Con il procedere della narrazione e con l’accumulo di situazioni caratterizzate da una componente oscura che, pur nella magia edificante e pedagogica del Pinocchio tradizionale, fa capolino in modo scomposto e sghembo, si nota l’operazione di tagli e rimaneggiamenti a cui il regista e sceneggiatore ha sottoposto la storia di Collodi.

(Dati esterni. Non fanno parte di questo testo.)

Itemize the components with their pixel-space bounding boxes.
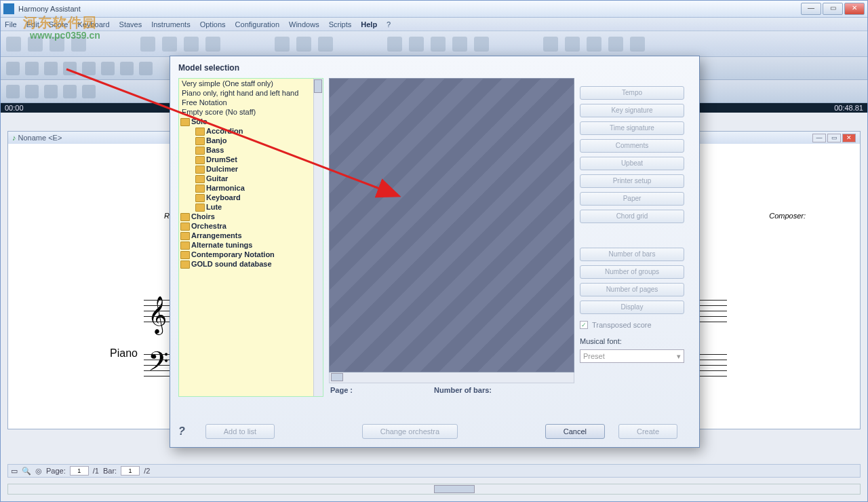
- horizontal-scrollbar[interactable]: [7, 484, 861, 495]
- model-item-accordion[interactable]: Accordion: [179, 126, 323, 136]
- pause-icon[interactable]: [162, 37, 177, 52]
- musical-font-select[interactable]: Preset▾: [580, 349, 684, 363]
- note-icon[interactable]: [6, 62, 20, 75]
- edit-icon[interactable]: [6, 85, 20, 98]
- tool-icon[interactable]: [318, 37, 333, 52]
- note-icon[interactable]: [44, 62, 58, 75]
- preview-scrollbar[interactable]: [329, 372, 574, 383]
- menu-edit[interactable]: Edit: [26, 20, 39, 28]
- side-btn-key-signature[interactable]: Key signature: [580, 104, 684, 117]
- folder-choirs[interactable]: Choirs: [179, 212, 323, 221]
- bar-input[interactable]: [121, 466, 140, 476]
- list-scrollbar[interactable]: [313, 79, 323, 396]
- menu-score[interactable]: Score: [49, 20, 68, 28]
- score-minimize-button[interactable]: —: [812, 134, 826, 142]
- side-btn-printer-setup[interactable]: Printer setup: [580, 174, 684, 188]
- folder-alternate-tunings[interactable]: Alternate tunings: [179, 240, 323, 250]
- keyboard-icon[interactable]: [587, 37, 601, 52]
- tool-icon[interactable]: [296, 37, 311, 52]
- list-scrollbar-thumb[interactable]: [314, 79, 322, 93]
- folder-contemporary-notation[interactable]: Contemporary Notation: [179, 250, 323, 259]
- model-item-dulcimer[interactable]: Dulcimer: [179, 164, 323, 174]
- create-button[interactable]: Create: [618, 424, 677, 439]
- note-icon[interactable]: [101, 62, 115, 75]
- tool-icon[interactable]: [275, 37, 290, 52]
- side-btn-time-signature[interactable]: Time signature: [580, 121, 684, 135]
- menu-options[interactable]: Options: [200, 20, 226, 28]
- play-icon[interactable]: [140, 37, 155, 52]
- menu-staves[interactable]: Staves: [119, 20, 142, 28]
- tool-icon[interactable]: [431, 37, 446, 52]
- minimize-button[interactable]: —: [801, 3, 821, 15]
- scrollbar-thumb[interactable]: [434, 485, 475, 493]
- menu-scripts[interactable]: Scripts: [329, 20, 352, 28]
- side-btn-number-of-bars[interactable]: Number of bars: [580, 248, 684, 261]
- close-button[interactable]: ✕: [844, 3, 865, 15]
- note-icon[interactable]: [25, 62, 39, 75]
- add-to-list-button[interactable]: Add to list: [205, 424, 275, 439]
- model-item[interactable]: Free Notation: [179, 98, 323, 107]
- menu-?[interactable]: ?: [387, 20, 391, 28]
- folder-arrangements[interactable]: Arrangements: [179, 231, 323, 240]
- edit-icon[interactable]: [82, 85, 96, 98]
- tool-icon[interactable]: [608, 37, 623, 52]
- menu-help[interactable]: Help: [361, 20, 377, 28]
- note-icon[interactable]: [120, 62, 134, 75]
- model-item-banjo[interactable]: Banjo: [179, 136, 323, 145]
- menu-keyboard[interactable]: Keyboard: [77, 20, 109, 28]
- tool-icon[interactable]: [6, 37, 21, 52]
- zoom-icon[interactable]: 🔍: [22, 467, 31, 476]
- model-item[interactable]: Piano only, right hand and left hand: [179, 88, 323, 98]
- tool-icon[interactable]: [565, 37, 580, 52]
- tool-icon[interactable]: [50, 37, 64, 52]
- side-btn-display[interactable]: Display: [580, 301, 684, 314]
- side-btn-tempo[interactable]: Tempo: [580, 86, 684, 100]
- note-icon[interactable]: [139, 62, 153, 75]
- nav-icon[interactable]: ▭: [11, 467, 18, 476]
- tool-icon[interactable]: [474, 37, 489, 52]
- forward-icon[interactable]: [205, 37, 220, 52]
- menu-file[interactable]: File: [5, 20, 17, 28]
- score-maximize-button[interactable]: ▭: [827, 134, 841, 142]
- model-item[interactable]: Empty score (No staff): [179, 107, 323, 117]
- folder-gold-sound-database[interactable]: GOLD sound database: [179, 259, 323, 269]
- edit-icon[interactable]: [44, 85, 58, 98]
- transposed-checkbox[interactable]: ✓: [580, 321, 588, 329]
- menu-configuration[interactable]: Configuration: [235, 20, 279, 28]
- record-icon[interactable]: [630, 37, 645, 52]
- model-item-drumset[interactable]: DrumSet: [179, 155, 323, 164]
- folder-orchestra[interactable]: Orchestra: [179, 221, 323, 231]
- target-icon[interactable]: ◎: [35, 467, 42, 476]
- page-input[interactable]: [70, 466, 89, 476]
- preview-scrollbar-thumb[interactable]: [331, 373, 343, 381]
- help-icon[interactable]: ?: [178, 425, 185, 438]
- model-item-harmonica[interactable]: Harmonica: [179, 183, 323, 193]
- note-icon[interactable]: [82, 62, 96, 75]
- tool-icon[interactable]: [387, 37, 402, 52]
- menu-windows[interactable]: Windows: [289, 20, 319, 28]
- maximize-button[interactable]: ▭: [823, 3, 843, 15]
- model-item[interactable]: Very simple (One staff only): [179, 79, 323, 88]
- side-btn-comments[interactable]: Comments: [580, 139, 684, 153]
- mic-icon[interactable]: [409, 37, 424, 52]
- edit-icon[interactable]: [63, 85, 77, 98]
- side-btn-chord-grid[interactable]: Chord grid: [580, 210, 684, 223]
- change-orchestra-button[interactable]: Change orchestra: [362, 424, 458, 439]
- tool-icon[interactable]: [28, 37, 43, 52]
- edit-icon[interactable]: [25, 85, 39, 98]
- side-btn-number-of-groups[interactable]: Number of groups: [580, 265, 684, 279]
- tool-icon[interactable]: [71, 37, 86, 52]
- note-icon[interactable]: [63, 62, 77, 75]
- cancel-button[interactable]: Cancel: [545, 424, 605, 439]
- side-btn-paper[interactable]: Paper: [580, 192, 684, 206]
- model-item-bass[interactable]: Bass: [179, 145, 323, 155]
- model-item-keyboard[interactable]: Keyboard: [179, 193, 323, 202]
- score-close-button[interactable]: ✕: [842, 134, 856, 142]
- side-btn-number-of-pages[interactable]: Number of pages: [580, 283, 684, 296]
- folder-solo[interactable]: Solo: [179, 117, 323, 126]
- piano-icon[interactable]: [543, 37, 558, 52]
- tool-icon[interactable]: [452, 37, 467, 52]
- side-btn-upbeat[interactable]: Upbeat: [580, 157, 684, 170]
- model-item-guitar[interactable]: Guitar: [179, 174, 323, 183]
- menu-instruments[interactable]: Instruments: [151, 20, 190, 28]
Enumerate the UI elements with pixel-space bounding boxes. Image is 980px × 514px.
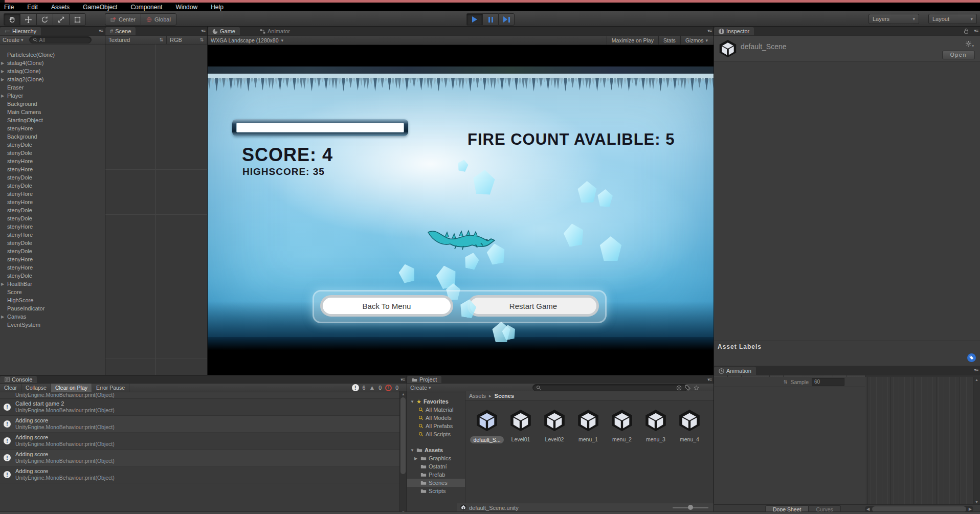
hierarchy-item[interactable]: stenyDole	[0, 239, 105, 247]
console-log-entry[interactable]: !Adding scoreUnityEngine.MonoBehaviour:p…	[0, 466, 407, 483]
menu-edit[interactable]: Edit	[27, 4, 38, 11]
error-pause-button[interactable]: Error Pause	[92, 384, 129, 392]
menu-assets[interactable]: Assets	[51, 4, 70, 11]
scene-viewport[interactable]	[105, 44, 207, 375]
panel-menu-icon[interactable]: ▾≡	[707, 377, 711, 382]
hierarchy-item[interactable]: ParticlesIce(Clone)	[0, 51, 105, 59]
tab-inspector[interactable]: i Inspector	[714, 27, 754, 35]
layers-dropdown[interactable]: Layers▾	[868, 14, 919, 24]
expand-arrow-icon[interactable]: ▶	[1, 77, 4, 82]
favorite-star-icon[interactable]	[694, 385, 699, 391]
hierarchy-item[interactable]: stenyDole	[0, 141, 105, 149]
file-default-s---[interactable]: default_S...	[476, 409, 498, 443]
game-viewport[interactable]: SCORE: 4 HIGHSCORE: 35 FIRE COUNT AVALIB…	[208, 45, 714, 376]
dope-sheet-area[interactable]	[865, 377, 973, 505]
icon-size-slider[interactable]	[673, 507, 708, 508]
lock-icon[interactable]	[964, 28, 969, 35]
open-button[interactable]: Open	[942, 51, 975, 59]
hierarchy-item[interactable]: ▶stalag(Clone)	[0, 67, 105, 75]
shading-mode-dropdown[interactable]: Textured⇅	[105, 36, 167, 44]
console-log-entry[interactable]: !Adding scoreUnityEngine.MonoBehaviour:p…	[0, 433, 407, 450]
foldout-icon[interactable]: ▼	[410, 448, 414, 453]
rect-tool-button[interactable]	[69, 13, 86, 26]
restart-game-button[interactable]: Restart Game	[467, 295, 599, 317]
panel-menu-icon[interactable]: ▾≡	[400, 377, 405, 382]
rotate-tool-button[interactable]	[36, 13, 53, 26]
hierarchy-item[interactable]: EventSystem	[0, 321, 105, 329]
hierarchy-item[interactable]: stenyHore	[0, 124, 105, 132]
hierarchy-item[interactable]: Main Camera	[0, 108, 105, 116]
favorites-filter-item[interactable]: All Models	[407, 414, 465, 422]
stats-button[interactable]: Stats	[658, 36, 680, 44]
scale-tool-button[interactable]	[53, 13, 69, 26]
panel-menu-icon[interactable]: ▾≡	[707, 28, 711, 33]
scroll-right-icon[interactable]: ▶	[969, 507, 972, 511]
slider-thumb[interactable]	[688, 505, 693, 510]
error-filter-icon[interactable]: !	[385, 385, 392, 391]
hand-tool-button[interactable]	[4, 13, 20, 26]
hierarchy-item[interactable]: ▶stalag2(Clone)	[0, 75, 105, 83]
hierarchy-item[interactable]: stenyDole	[0, 173, 105, 182]
hierarchy-item[interactable]: ▶Canvas	[0, 312, 105, 321]
hierarchy-item[interactable]: stenyHore	[0, 165, 105, 173]
tab-hierarchy[interactable]: ≔ Hierarchy	[0, 27, 41, 35]
play-button[interactable]	[466, 13, 482, 26]
menu-gameobject[interactable]: GameObject	[83, 4, 117, 11]
panel-menu-icon[interactable]: ▾≡	[99, 28, 103, 33]
hierarchy-item[interactable]: ▶Player	[0, 92, 105, 100]
foldout-icon[interactable]: ▼	[410, 399, 414, 404]
favorites-filter-item[interactable]: All Scripts	[407, 430, 465, 438]
folder-item-graphics[interactable]: ▶Graphics	[407, 454, 465, 462]
menu-file[interactable]: File	[4, 4, 14, 11]
hierarchy-item[interactable]: stenyDole	[0, 182, 105, 190]
expand-arrow-icon[interactable]: ▶	[1, 61, 4, 65]
hierarchy-item[interactable]: stenyHore	[0, 263, 105, 272]
hierarchy-item[interactable]: stenyHore	[0, 190, 105, 198]
expand-arrow-icon[interactable]: ▶	[414, 456, 418, 461]
hierarchy-item[interactable]: HighScore	[0, 296, 105, 304]
hierarchy-item[interactable]: stenyHore	[0, 222, 105, 231]
clear-button[interactable]: Clear	[0, 384, 21, 392]
favorites-filter-item[interactable]: All Material	[407, 406, 465, 414]
warning-filter-icon[interactable]: ▲	[369, 385, 375, 391]
gizmos-dropdown[interactable]: Gizmos▾	[680, 36, 712, 44]
expand-arrow-icon[interactable]: ▶	[1, 69, 4, 74]
folder-item-prefab[interactable]: Prefab	[407, 471, 465, 479]
hierarchy-item[interactable]: StartingObject	[0, 116, 105, 124]
hierarchy-item[interactable]: stenyDole	[0, 247, 105, 255]
hierarchy-item[interactable]: stenyHore	[0, 157, 105, 165]
search-by-label-icon[interactable]	[685, 385, 691, 391]
hierarchy-item[interactable]: ▶stalag4(Clone)	[0, 59, 105, 67]
gear-icon[interactable]: ▾	[965, 40, 974, 49]
breadcrumb-root[interactable]: Assets	[469, 393, 486, 399]
hierarchy-item[interactable]: stenyDole	[0, 206, 105, 214]
label-tag-icon[interactable]	[967, 353, 976, 362]
console-scrollbar[interactable]: ▲ ▼	[399, 391, 407, 514]
favorites-section[interactable]: ▼★Favorites	[407, 397, 465, 406]
scroll-up-icon[interactable]: ▲	[400, 392, 407, 396]
file-level02[interactable]: Level02	[543, 409, 566, 443]
hierarchy-search-input[interactable]: All	[29, 36, 92, 43]
tab-project[interactable]: Project	[407, 376, 441, 383]
expand-arrow-icon[interactable]: ▶	[1, 282, 4, 286]
assets-root[interactable]: ▼Assets	[407, 446, 465, 454]
back-to-menu-button[interactable]: Back To Menu	[320, 295, 453, 317]
tab-animation[interactable]: Animation	[714, 367, 756, 375]
expand-arrow-icon[interactable]: ▶	[1, 315, 4, 319]
move-tool-button[interactable]	[20, 13, 36, 26]
tab-game[interactable]: Game	[208, 27, 240, 35]
menu-help[interactable]: Help	[211, 4, 224, 11]
pause-button[interactable]	[482, 13, 498, 26]
hierarchy-item[interactable]: stenyHore	[0, 231, 105, 239]
search-by-type-icon[interactable]	[676, 385, 682, 391]
folder-item-scenes[interactable]: Scenes	[407, 479, 465, 487]
maximize-on-play-button[interactable]: Maximize on Play	[607, 36, 658, 44]
console-log-entry[interactable]: !Called start game 2UnityEngine.MonoBeha…	[0, 399, 407, 416]
scroll-left-icon[interactable]: ◀	[866, 507, 870, 511]
file-menu-2[interactable]: menu_2	[611, 409, 633, 443]
clear-on-play-button[interactable]: Clear on Play	[51, 384, 92, 392]
animation-scrollbar[interactable]: ▲ ▼	[973, 377, 980, 505]
project-create-button[interactable]: Create▾	[407, 385, 434, 391]
panel-menu-icon[interactable]: ▾≡	[974, 367, 978, 372]
pivot-center-button[interactable]: Center	[105, 13, 141, 26]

È in tal senso che, come già detto, il Pinocchio di Garrone ha assunto la prospettiva di un romanzo di formazione incentrato sugli ultimi della società, che consentono al ceppo di trasformarsi in bambino non appena si accorge della loro esistenza e dell’affetto di un padre a cui soltanto il suo lavoro potrà garantire un bicchiere di latte e un piatto di cibo. Insomma, a Garrone non interessa tanto che il suo protagonista maturi in modo tale da inserirlo in un contesto societario pre-unitario e bisognoso di cittadini da formare quanto l’orgoglio di classe, la crescita emotiva ed il rapporto con i suoi simili.
Questa lettura consente il superamento della cecità di un’adesione incondizionata al testo di partenza e partecipa all’accostamento del testo di Collodi ad un territorio deputato all’azione di un regista da sempre attento anche al versante realistico della rappresentazione. Infatti, sarà impossibile non meravigliarsi di fronte alla tangibilità della polvere, allo squallore delle cascine, alla povertà di un falegname che ama il proprio figlio, elementi narrativi e scenografici che trovano la vita grazie all’eccellente lavoro di Nikolaj Bruel, Dimitri Capuani, Massimo Cantini Parrini e Mark Coulier.
Al netto delle più fantasmagoriche creazioni visive in grado di accostare la pittura macchiaiola ai mostri di Fussli, la commedia dell’arte e le derive gotiche, Pinocchio è un film portatore sano di luce e di amore, le due forze più misteriose ed intangibili che uniscono tutti gli esseri umani.